Mexico City, Mexico — With the aim of strengthening the defense of national sovereignty, President Claudia Sheinbaum Pardo announced an initiative to reform Articles 40 and 19.
The reform of the Political Constitution of the United Mexican States is to expressly prohibit any attempt at foreign intervention. The initiative was sent to the Congress of the Union Thursday.
The constitutional initiative is to reform Article 40 to establish that Mexico will not accept any type of foreign intervention. Article 19 will also be amended to establish the most severe possible penalty for anyone involved in the illegal production or distribution of weapons.
Sheinbaum says the reforms are to strengthen the defense of national sovereignty. On Thursday during her announcement she said that with the U.S. there is coordination, not interference.
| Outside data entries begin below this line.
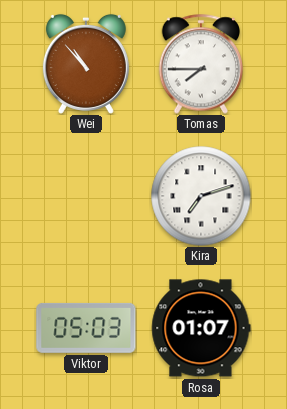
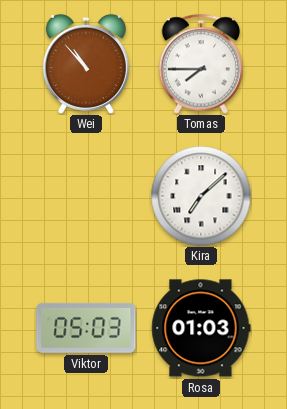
Kira: 7:12 -> 7:08
Rosa: 01:07 -> 01:03
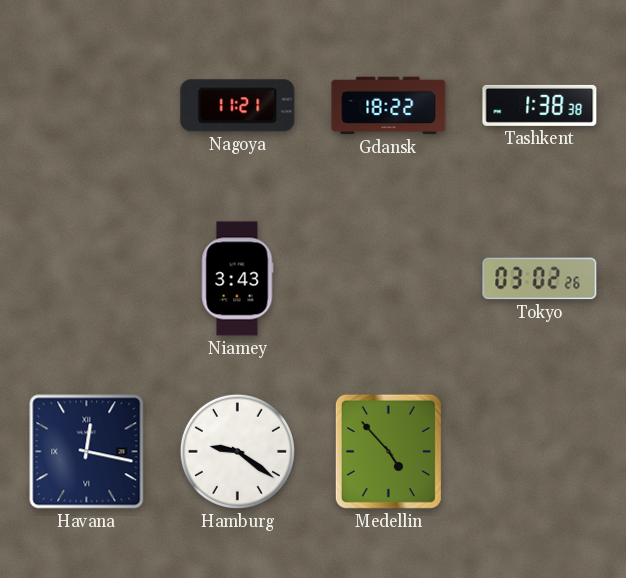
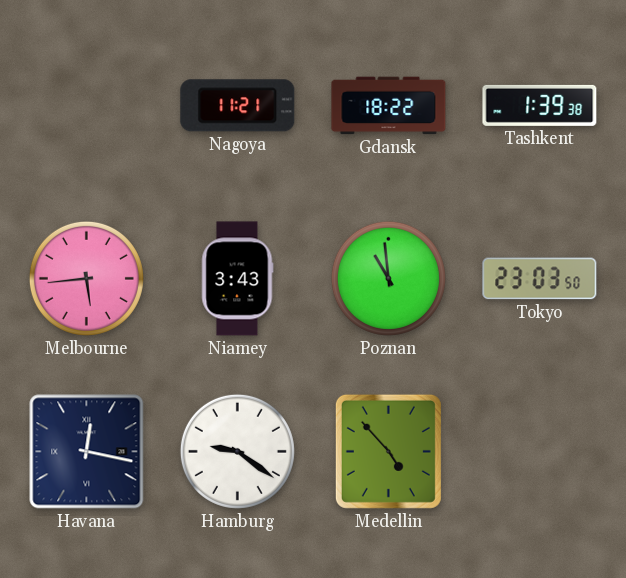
Tashkent: 1:38 -> 1:39
Melbourne: none -> 5:44
Poznan: none -> 10:59
Tokyo: 03:02 -> 23:03
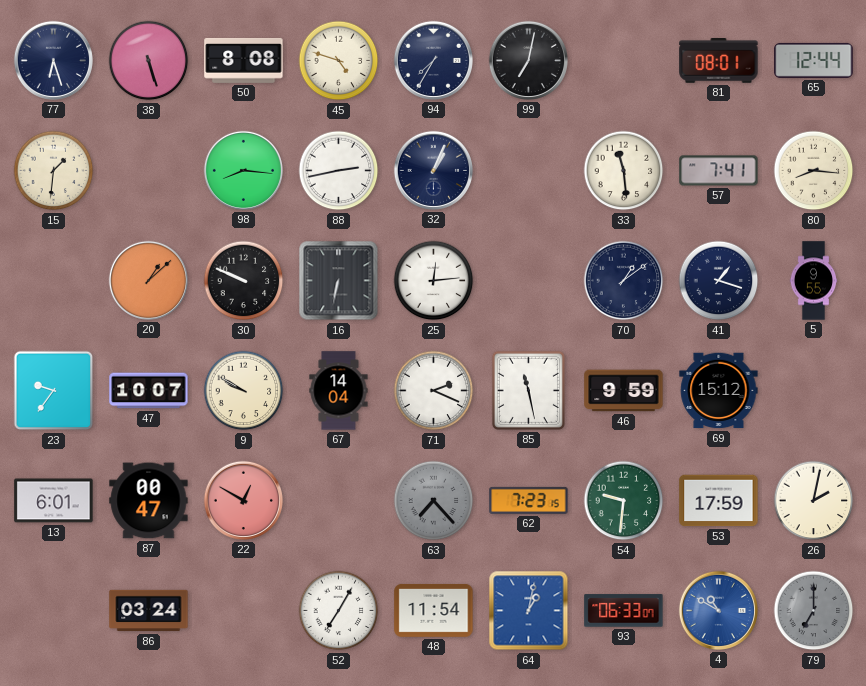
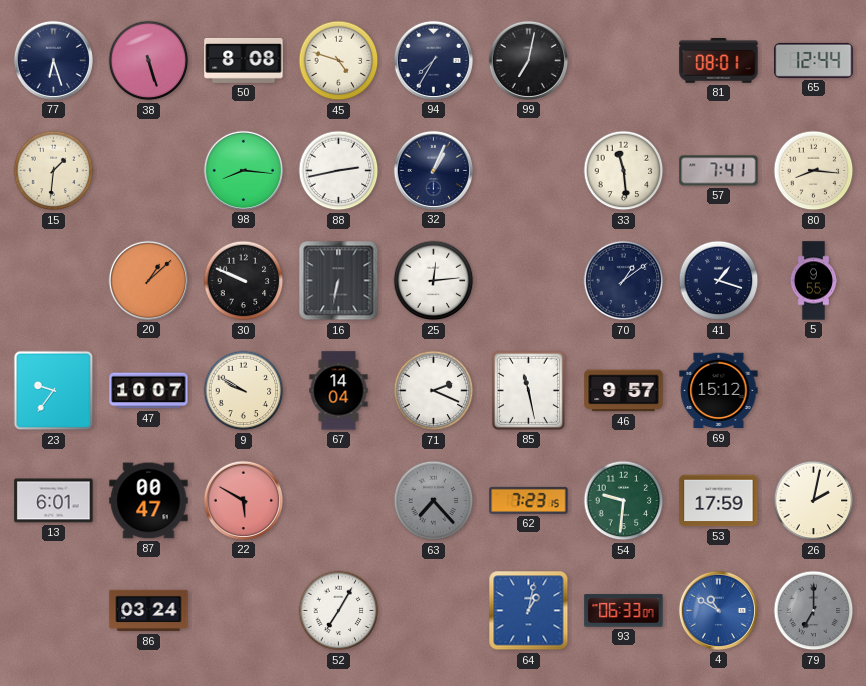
46: 9:59 -> 9:57
22: 12:50 -> 5:50
48: 11:54 -> none
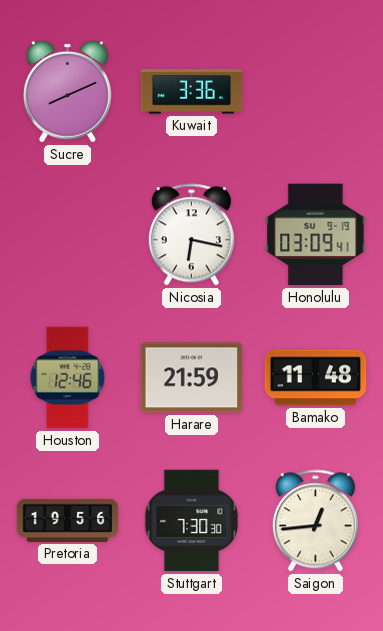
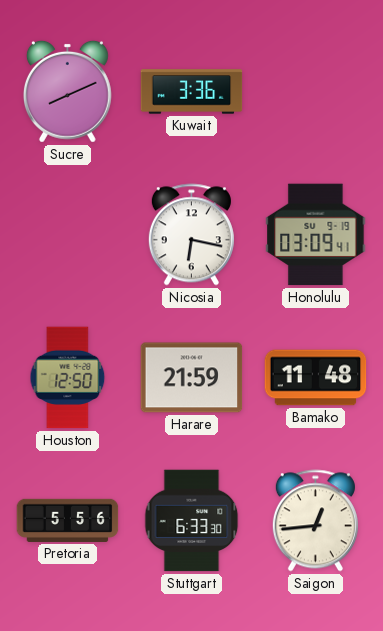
Houston: 12:46 -> 12:50
Pretoria: 19:56 -> 5:56
Stuttgart: 7:30 -> 6:33
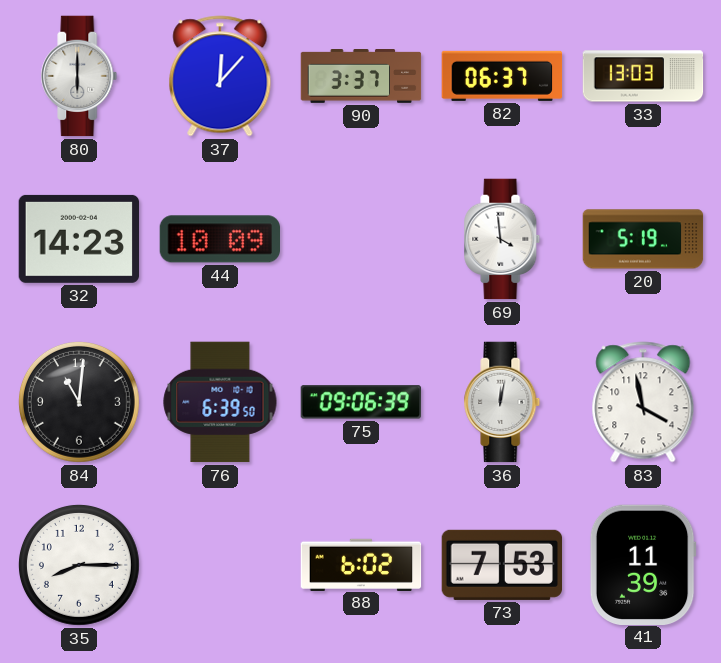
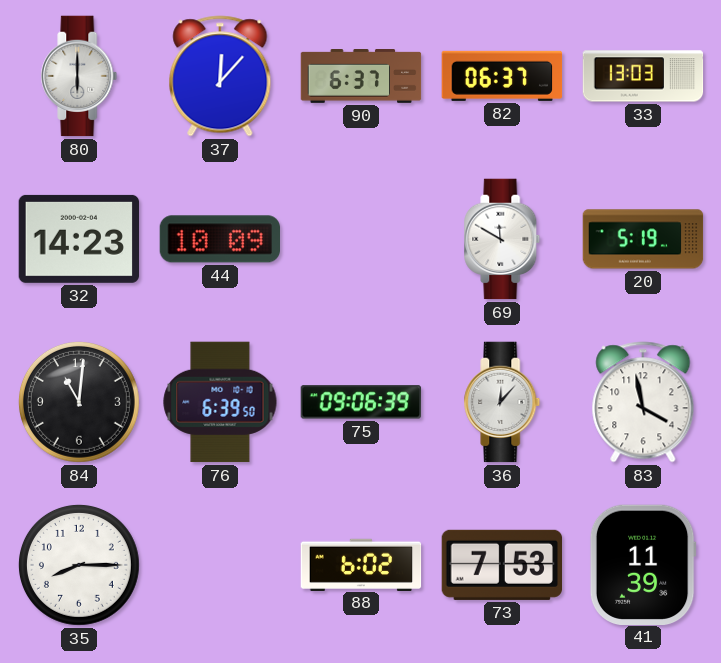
90: 3:37 -> 6:37
69: 3:59 -> 11:50
36: 12:02 -> 12:07
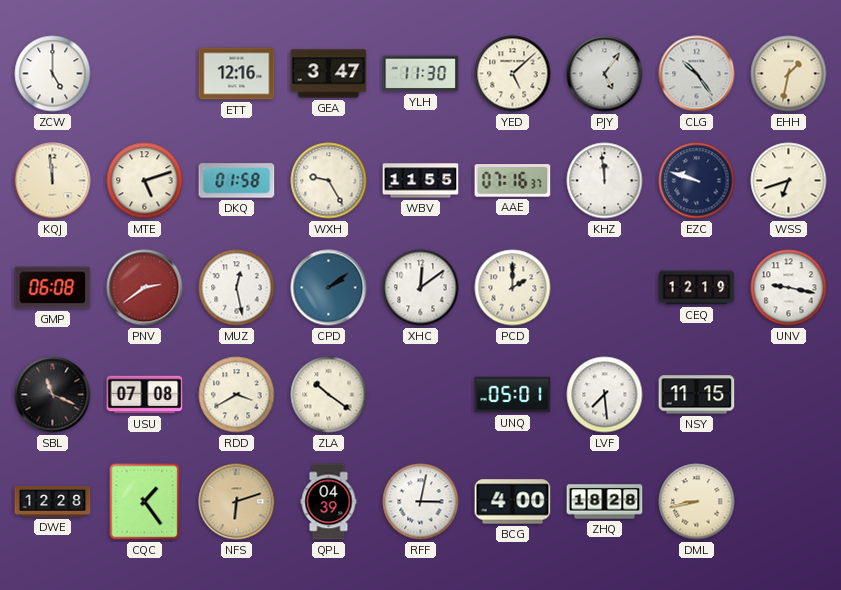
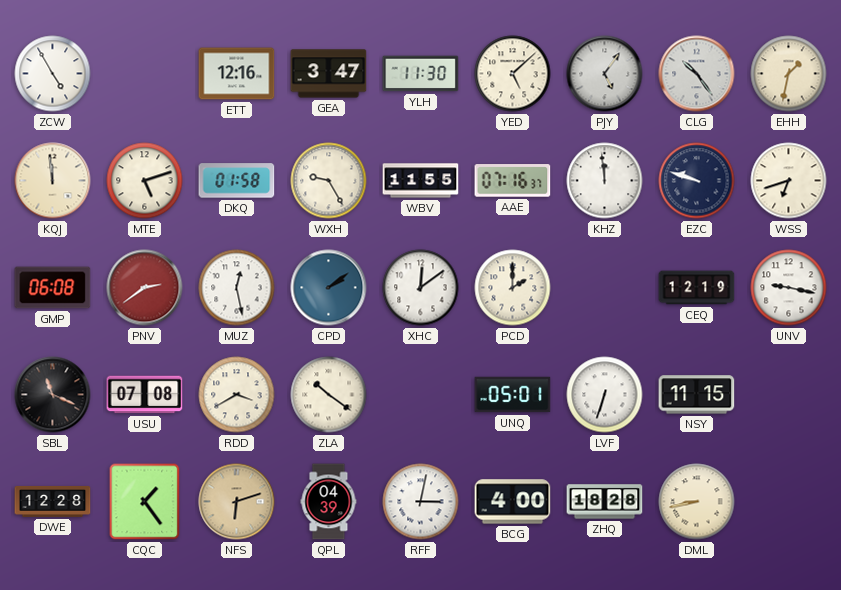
ZCW: 5:00 -> 4:55
LVF: 7:29 -> 6:33
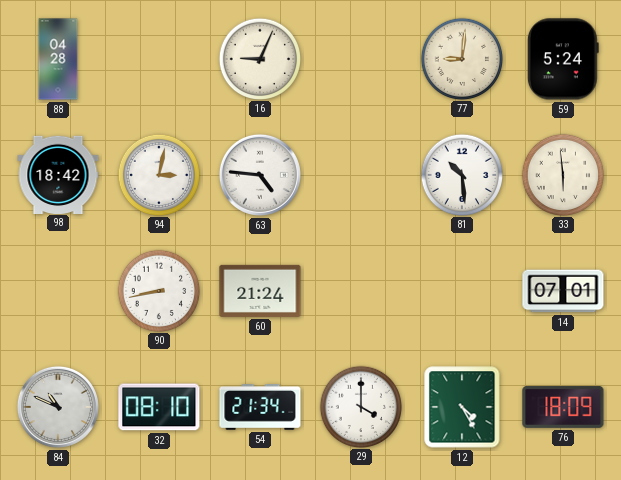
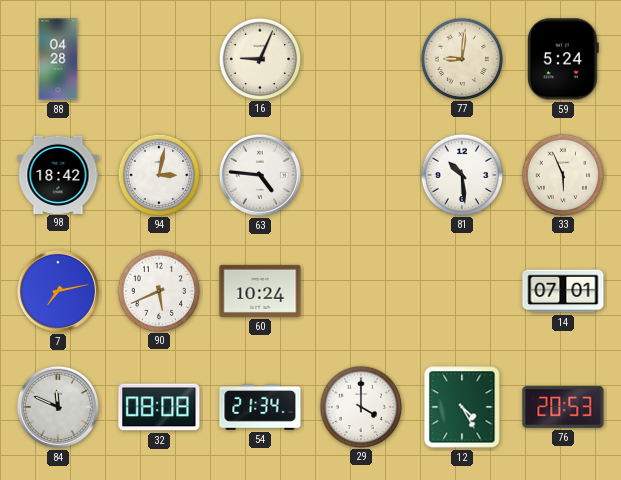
33: 5:59 -> 5:56
7: none -> 7:13
90: 8:43 -> 5:41
60: 21:24 -> 10:24
84: 10:49 -> 11:49
32: 08:10 -> 08:08
76: 18:09 -> 20:53
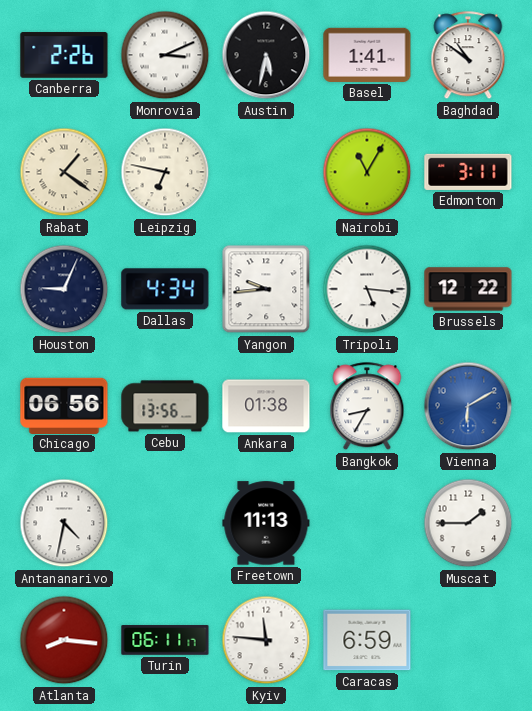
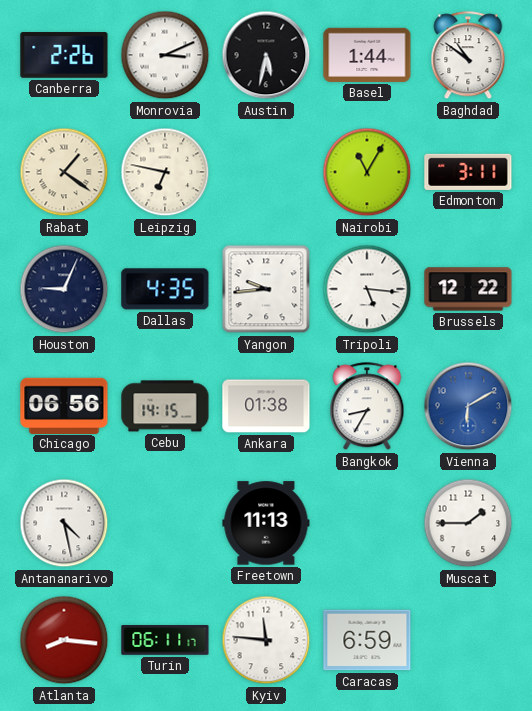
Basel: 1:41 -> 1:44
Dallas: 4:34 -> 4:35
Cebu: 13:56 -> 14:15
Antananarivo: 4:32 -> 4:28
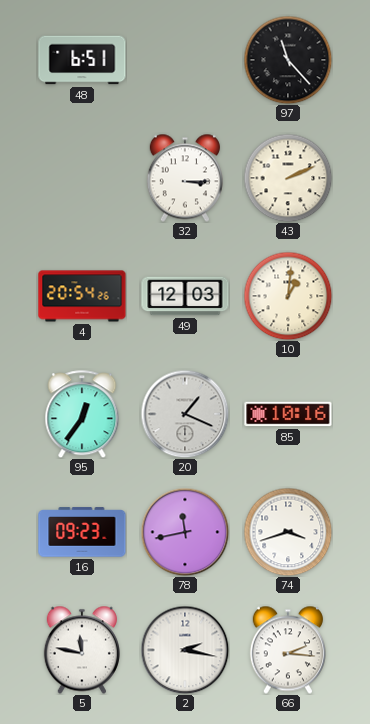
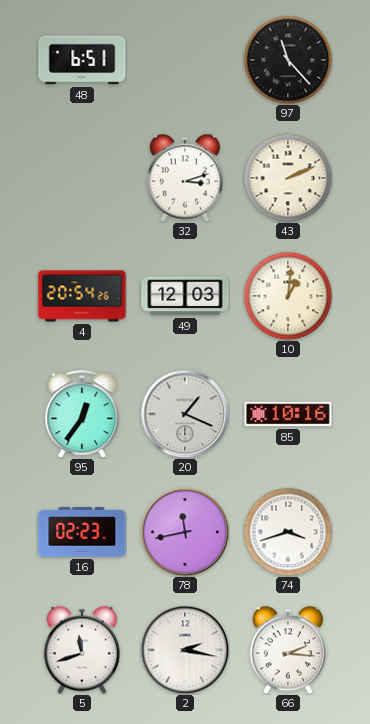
32: 3:15 -> 3:12
16: 09:23 -> 02:23
5: 11:47 -> 11:42
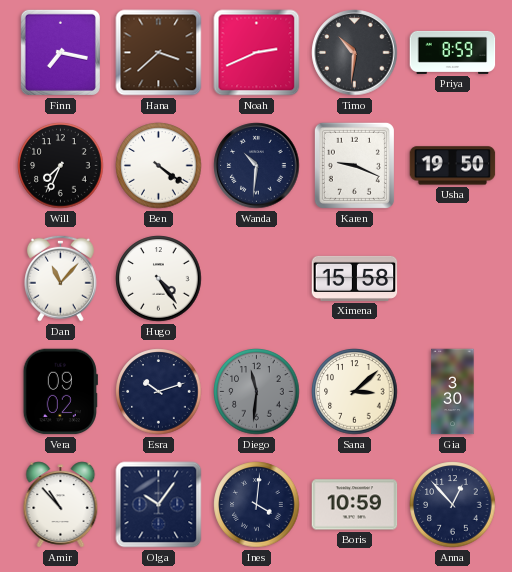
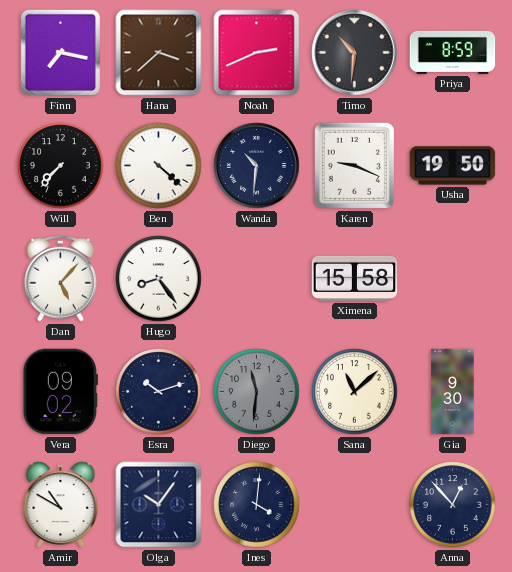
Will: 7:34 -> 7:37
Ben: 4:21 -> 4:22
Dan: 11:07 -> 5:07
Hugo: 4:24 -> 8:24
Sana: 3:08 -> 11:08
Gia: 3:30 -> 9:30
Amir: 10:53 -> 10:50
Boris: 10:59 -> none
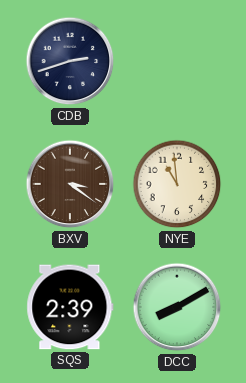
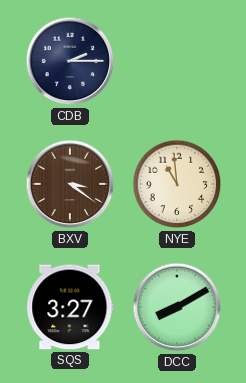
CDB: 2:42 -> 2:15
SQS: 2:39 -> 3:27
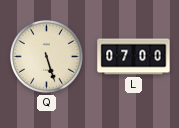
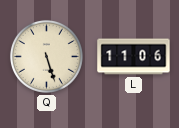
L: 07:00 -> 11:06
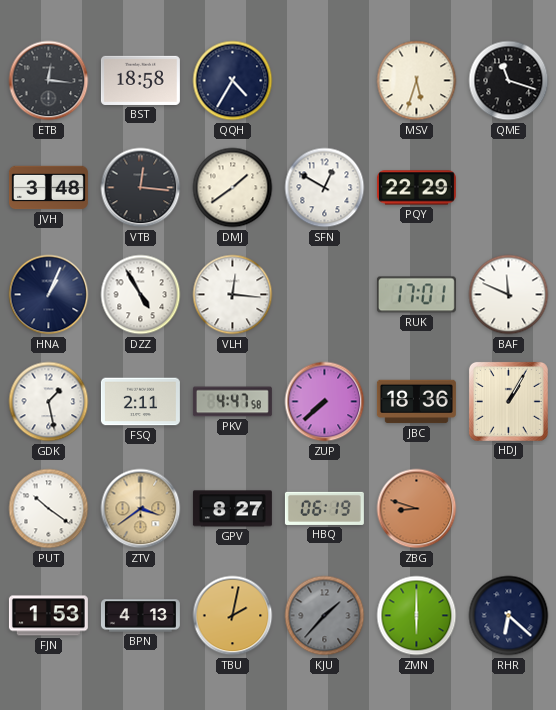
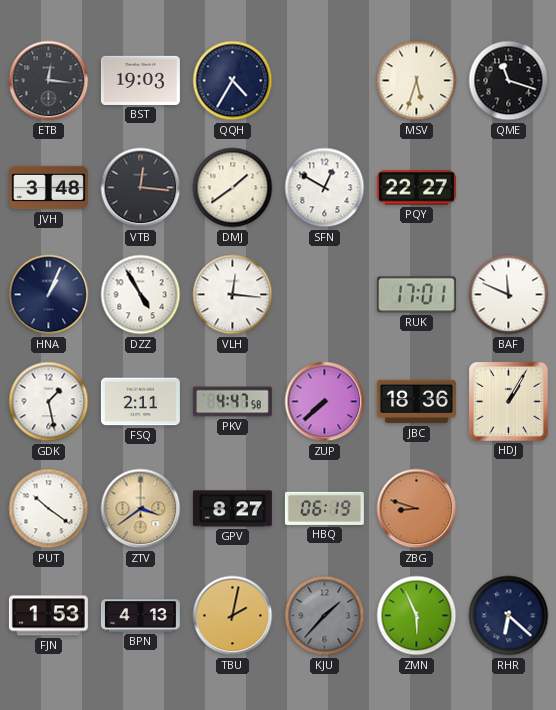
BST: 18:58 -> 19:03
PQY: 22:29 -> 22:27
ZMN: 6:00 -> 5:56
“With Mexico, it is collaboration and cooperation, never subordination, not interference and even less invasion,” she said.“What does this mean? We collaborate, we coordinate, we work together, but there is no interference, there is no violation of sovereignty.
“That is what we want to make clear in this definition that the United States government and the United States Senate have decided on for the designation of organized crime groups as terrorist groups, the six organized crime groups that they named,” she explained.
She announced that the Government of Mexico, through the Ministry of Foreign Affairs (SRE), will expand the lawsuit against arms producers and distributors in the United States for complicity.
She explained that the initiative contemplates adding two paragraphs to Article 40 to make it clear that Mexico will not accept any foreign intervention:
First paragraph: “The people of Mexico will not, under any circumstances, accept interventions, interferences or any other act from abroad that is harmful to the integrity, independence and sovereignty of the Nation, such as coups d’état, interference in elections or the violation of Mexican territory, whether by land, water, sea or airspace.”
Second paragraph: “Nor will it consent to intervention in any investigation or prosecution without the express authorization and collaboration of the Mexican State within the framework of applicable laws.”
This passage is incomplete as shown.